J.G. : Dean, je voudrais que vous nous parliez des négociations en cours. On en a rarement des informations précises. Mais le Président Obama a déclaré il y a quelques jours qu’il était prêt à envisager que l’âge de l’éligibilité à Medicare passe à 67 ans plutôt que 65. Selon vous, est-ce un recul dans la défense des programmes sociaux ? Je voudrais aussi vous entendre à propos de la taxe sur la masse salariale. Au cours des deux dernières années, on n’a prélevé que 4% d’impôt à la majorité des travaileurs-euses au titre des contributions à Social Security. Mais ce calcul va prendre fin le premier janvier. Est-ce qu’on discute vraiment de ce sujet ? Parce que cela veut dire une réduction sur la paye de la plupart des AméricainEs. Ce sera le retour des prélèvements à 6% qu’ils et elles assumaient antérieurement.

D.B. : Commençons par l’enjeu à Medicare. Je pense que faire passer l’âge d’admissibilité à 67 ans serait un recul majeur. Nous savons que les personnes touchées par cette mesure accuseraient une hausse substantielle de leurs dépenses. Les assurances maladies pour cette catégorie de la population sont dispendieuses. Les personnes de cette tranche d’âge ne sont pas toutes malades mais beaucoup ont une santé fragile. Le système privé de soins des États-Unis n’est pas favorable aux personnes âgées. C’est d’ailleurs pour cela que Medicare a été créé au point de départ. Donc ce sera une bien mauvaise mesure, un vrai recul. Mais j’ai entendu dire qu’elle était écartée des débats. Il y a beaucoup de pressions en ce sens. Ce n’est pas seulement une vraie mauvaise politique mais franchement, une très mauvaise politique. Tous les sondages le montrent.

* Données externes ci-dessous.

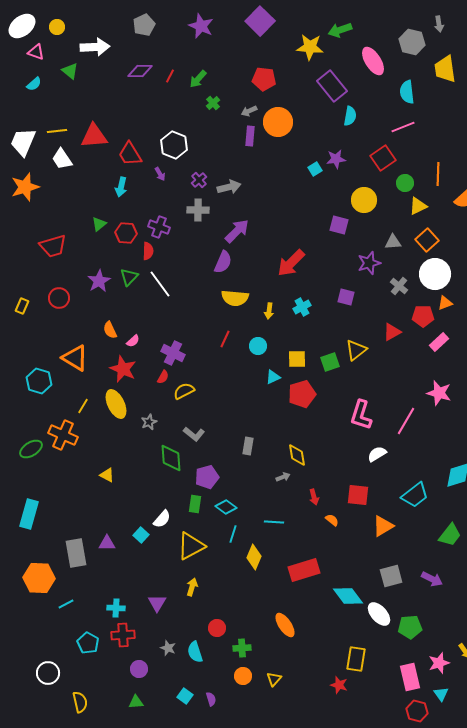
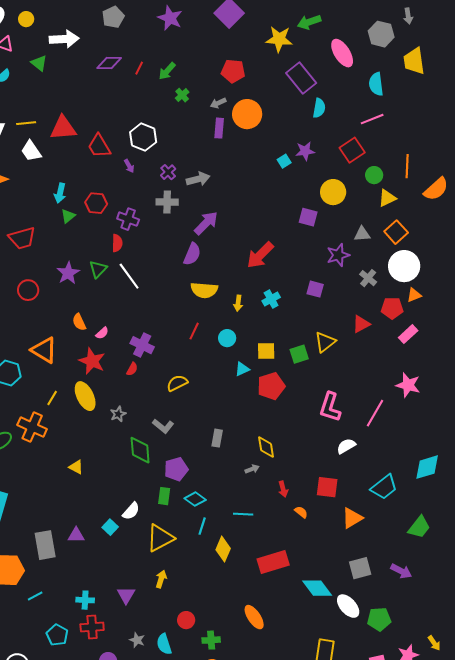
cyan arrow: (121, 187) -> (60, 193), moved
red hexagon: (126, 233) -> (96, 203), moved
yellow semicircle: (184, 391) -> (177, 383), moved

Pour ce qui est de la fin de la baisse d’impôt sur la masse salariale : je regrette que ce soit toujours lié à Social Security. Il aurait été possible de faire passer cette taxe (de 4% à 6%) en augmentant de 2% l’impôt sur les salaires de 110,000$ et plus. Cela aurait rapporté autant et n’aurait aucun lien avec Social Security. J’aimerais tant qu’on ait procédé de cette façon. Nous avons besoin d’un stimulus. L’économie est très faible. Et, comme je l’ai déjà dit, le secteur privé ne génère pas la demande. On peut toujours examiner cela en détail mais l’essentiel est très simple : il n’y a pas de demande. Les RépublicainES ont beau hurler à propos des créateurs-trices d’emplois et ceci et cela, mais les gens d’affaire ne se précipitent pas dans les rues pour créer des emplois pour les gens que le gouvernement congédie. Ça n’a pas de sens. Alors, en ce moment, nous avons besoin d’un autre programme de stimuli de l’économie. Je déteste que cette augmentation de taxe s’applique sans qu’on ait de solution de rechange pour en annuler les effets. Il est clair que c’est un poids pour l’économie.

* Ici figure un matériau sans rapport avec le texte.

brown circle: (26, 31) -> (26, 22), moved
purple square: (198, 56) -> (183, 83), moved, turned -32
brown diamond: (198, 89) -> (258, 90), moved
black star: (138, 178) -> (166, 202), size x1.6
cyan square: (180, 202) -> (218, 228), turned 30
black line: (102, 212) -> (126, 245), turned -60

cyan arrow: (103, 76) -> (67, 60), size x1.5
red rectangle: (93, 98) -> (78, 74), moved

A.G. : Dean Baker, pourquoi les RépublicainEs ne s’attaquent-ils-elles pas aux énormes dépenses militaires (dans leur critique du « big government) ? Selon le site Salon, le Pentagone opérerait 234 terrains de golf autour du monde à un coût jamais dévoilé. Le Washington Post dit que le Pentagone dépense aussi un demi milliards de dollars chaque année pour des fanfares militaires. Qu’en est-il du Pentagone ?

D.B. : Vous savez, ce que j’ai toujours pensé de ce débat autour du trop gros gouvernement ; il est fou ! Il ne porte pas sur cela. Il porte sur les « bons amiEs ». Et ici, les meilleurEs amiEs des RépublicainEs sont les entreprises qui obtiennent des contrats du département de la défense. Il faut donc qu’ils et elles s’assurent de leur fidélité. Toute cette notion de gros ou moins gros gouvernement n’a pour ainsi dire aucun sens.

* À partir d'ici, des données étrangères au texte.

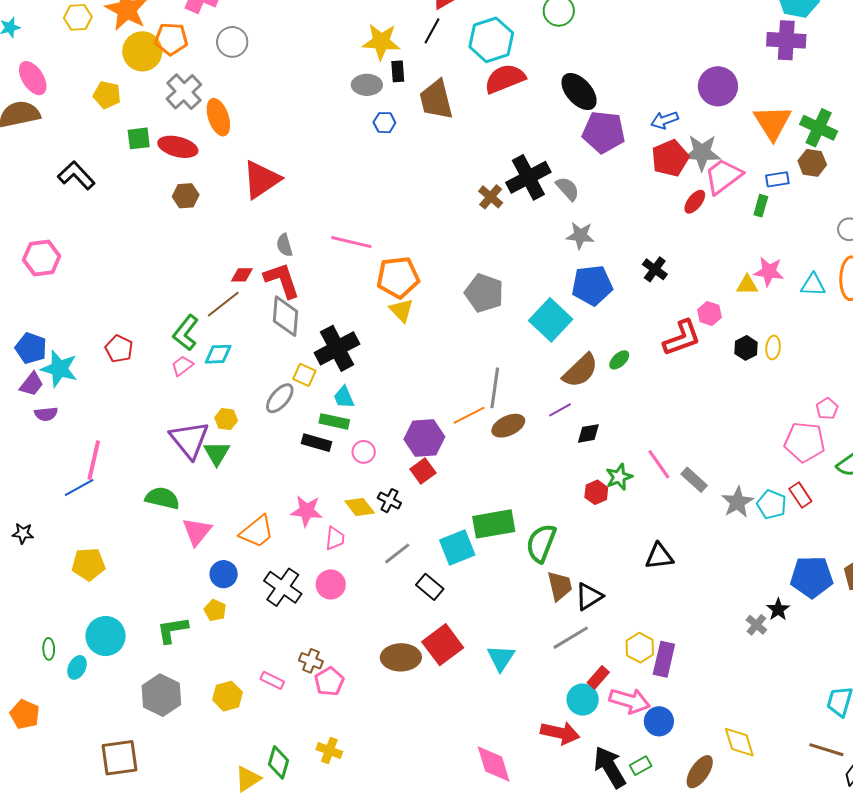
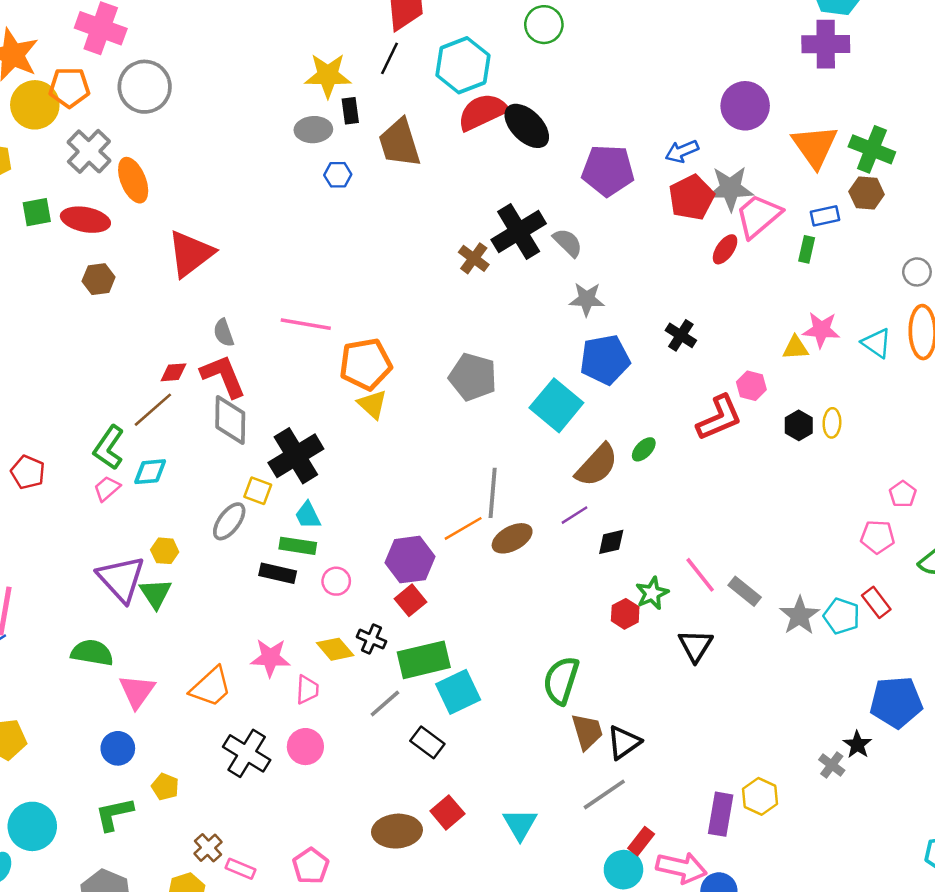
gray circle: (232, 42) -> (145, 87), size x1.4
black ellipse: (579, 92) -> (527, 126), moved
cyan triangle: (813, 285) -> (877, 343), turned 36
pink pentagon: (805, 442) -> (878, 537), size x0.7
green rectangle: (494, 524) -> (424, 660), moved
black triangle: (659, 556) -> (696, 646), moved, turned -48
blue circle: (224, 574) -> (118, 748), moved
red square: (443, 645) -> (447, 812), size x0.7
yellow hexagon: (640, 648) -> (760, 796), moved
brown cross: (311, 661) -> (208, 848), moved, turned 30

Je vais vous en donner un exemple simple. Nous dépensons autour de 300,000 milliards de dollars seulement pour les médicaments parce que le gouvernement protège les brevets des monopoles pharmaceutiques. On m’arrêtera, par exemple si je fabrique un médicament déjà produit par, disons Pfizers. Cette compagnie en détient tous les droits. Elle peut le vendre à n’importe quel prix. Si ces monopoles n’existaient pas nous économiserions environ 30 millions de dollars sur ces 300,000. (…) Quoiqu’on n’introduise pas cela dans le budget, le gouvernement exige que nous dépensions plus pour nos médicaments. Ça c’est vraiment le « gros gouvernement » mais les RépublicainEs n’en parlent jamais parce que les pharmaceutiques contribuent fortement à leurs campagnes. Donc, le débat ne porte pas sur la grosseur du gouvernement mais bien sur qui empoche l’argent.